From here, it is easy to tell that if I revisit the “Remove Access Rule on SystemDrive” Intune configuration, the script settings are not showing the correct PowerShell script and that we must have selected the wrong script when we were uploading the script during the initial configuration.
IT HAPPENS!!! 🙂
All we need to do now is to fix our PowerShell package by uploading a correct Script file.
In conclusion, MPA Tools easily provides the status messages and return codes required for troubleshooting PowerShell scripts fast and effectively, which can be done remotely before having to access the IME log file that is stored locally on the device. Granted, there may be times where extensive troubleshooting using the IME log may be required but MPA Tools will quickly provide you most of what you need to get started and point you in the right direction when it comes to resolving PowerShell script issues!
Also, Microsoft Intune troubleshooting articles can be found here
Frequently Asked Questions (FAQs)
What is the Intune Management Extension (IME) and its role in running PowerShell scripts?

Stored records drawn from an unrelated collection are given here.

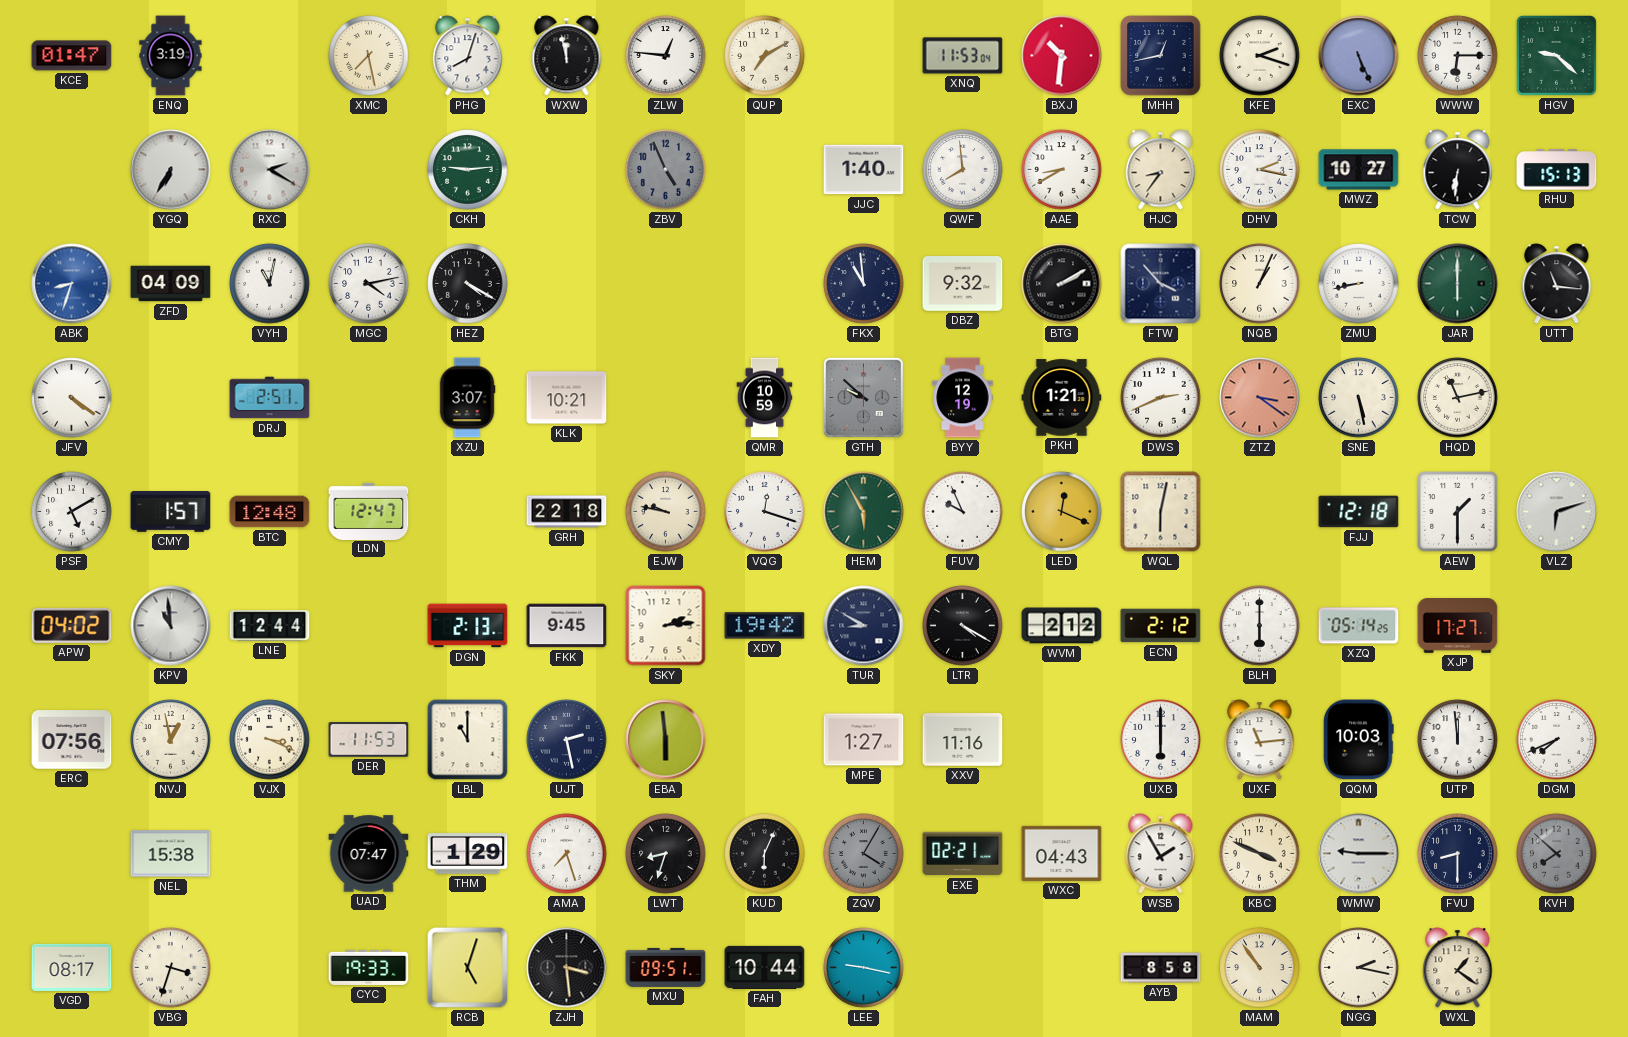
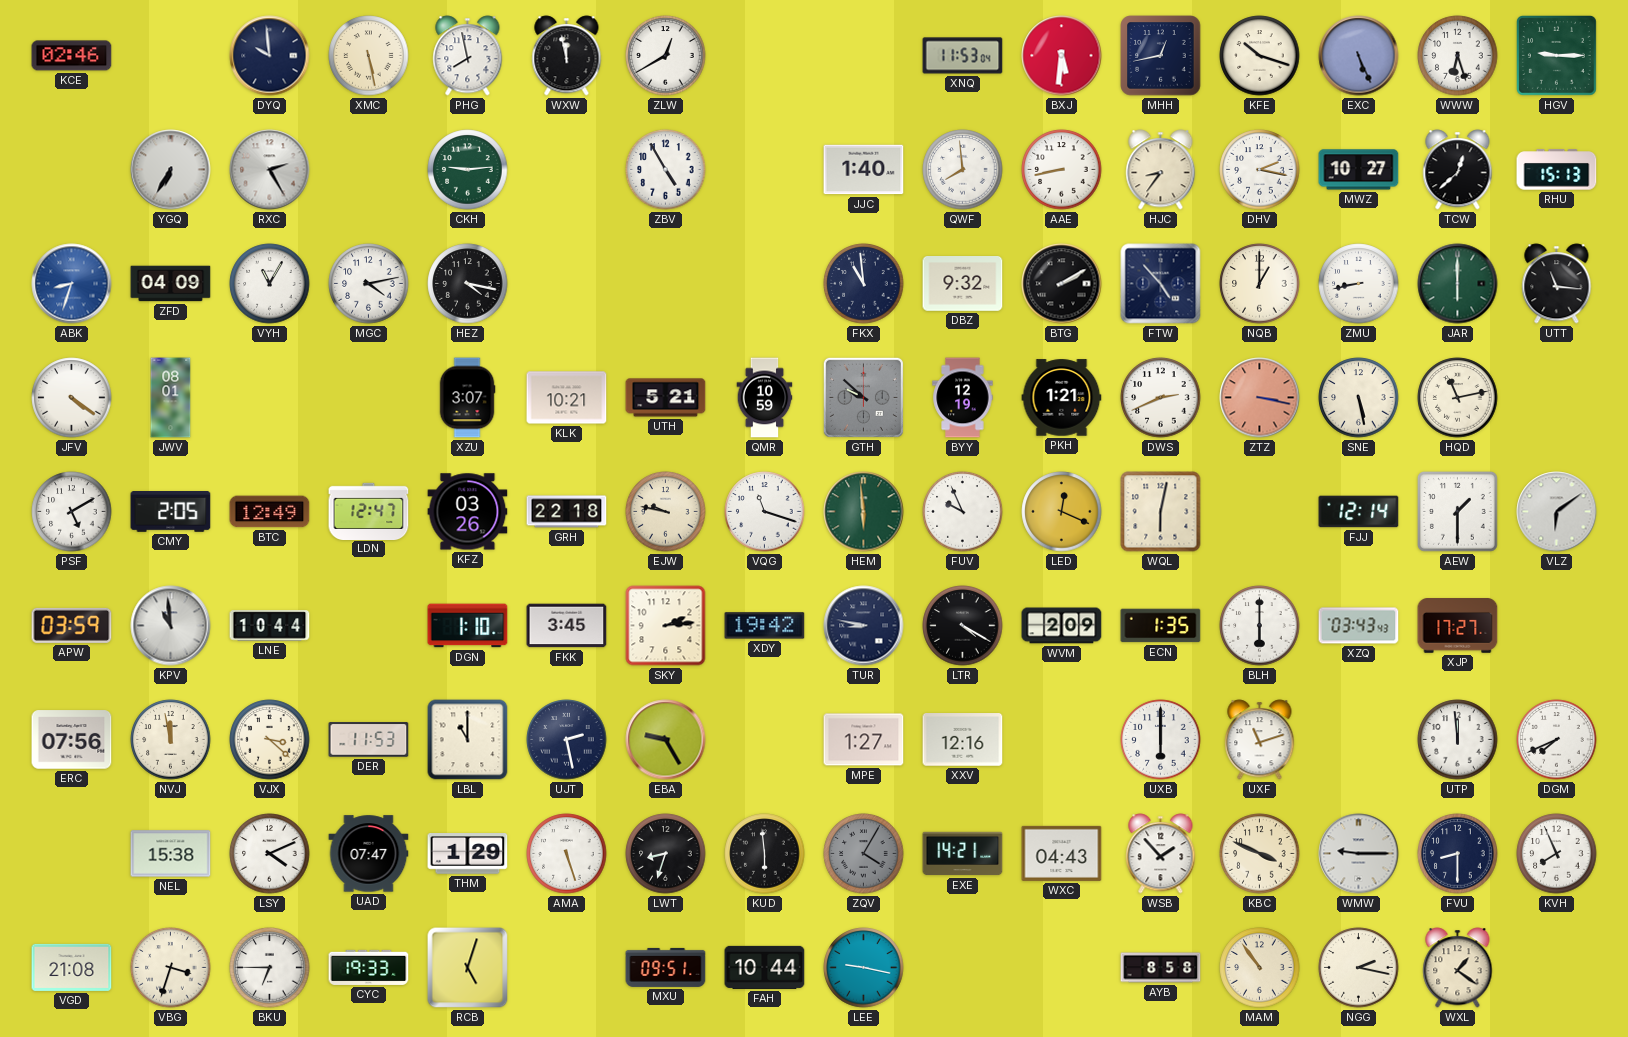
KCE: 01:47 -> 02:46
ENQ: 3:19 -> none
DYQ: none -> 9:59
XMC: 7:28 -> 5:28
PHG: 8:03 -> 7:58
ZLW: 12:46 -> 12:40
QUP: 7:10 -> none
BXJ: 10:31 -> 5:31
KFE: 2:18 -> 10:18
WWW: 6:15 -> 6:27
HGV: 9:22 -> 9:15
RXC: 2:20 -> 2:25
ZBV: 4:56 -> 4:55
ZBV dial: grey -> white
AAE: 8:40 -> 8:43
TCW: 6:31 -> 12:38
VYH: 11:02 -> 11:05
HEZ: 4:20 -> 4:17
FTW: 3:53 -> 4:53
NQB: 1:04 -> 1:00
JWV: none -> 08:01
DRJ: 2:51 -> none
UTH: none -> 5:21
ZTZ: 3:21 -> 3:17
CMY: 1:57 -> 2:05
BTC: 12:48 -> 12:49
KFZ: none -> 03:26
VQG: 12:18 -> 11:18
HEM: 5:55 -> 5:59
FJJ: 12:18 -> 12:14
VLZ: 6:12 -> 6:09
APW: 04:02 -> 03:59
LNE: 12:44 -> 10:44
DGN: 2:13 -> 1:10
FKK: 9:45 -> 3:45
TUR: 8:50 -> 8:47
WVM: 2:12 -> 2:09
ECN: 2:12 -> 1:35
XZQ: 05:14 -> 03:43
NVJ: 12:58 -> 11:58
VJX: 3:19 -> 3:22
EBA: 5:59 -> 9:25
XXV: 11:16 -> 12:16
UXF: 11:14 -> 11:12
QQM: 10:03 -> none
LSY: none -> 4:11
AMA: 7:27 -> 5:27
KUD: 6:04 -> 5:59
EXE: 02:21 -> 14:21
WSB: 1:55 -> 1:53
KVH: 7:52 -> 7:56
KVH dial: grey -> white
VGD: 08:17 -> 21:08
BKU: none -> 6:45
ZJH: 3:29 -> none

IME enhances Windows device management using MDM and is automatically installed when PowerShell scripts or Win32 apps are targeted to the device. It executes scripts from a specific path and logs actions.
How do you troubleshoot PowerShell script errors in Intune?
Troubleshooting requires checking the IME log file and the registry for error details, as Intune portal provides limited information on script execution errors.
What common issues might occur with PowerShell script execution in Intune?
Errors can range from incorrect script names to path issues, often indicated by vague error messages in Intune and detailed in the IME log.
How can MPA Tools aid in troubleshooting PowerShell scripts in Intune?
MPA Tools provides an easier way to access status messages and return codes for PowerShell scripts, streamlining the troubleshooting process.
What steps are involved in debugging a failed PowerShell script in Intune?
Debugging involves checking the Intune portal for error status, retrieving the policy ID, examining the registry, and reviewing the IME log for detailed error information.
How do you identify the actual script error in Intune?
The actual error is often discovered by examining the IME log for script execution details and error messages.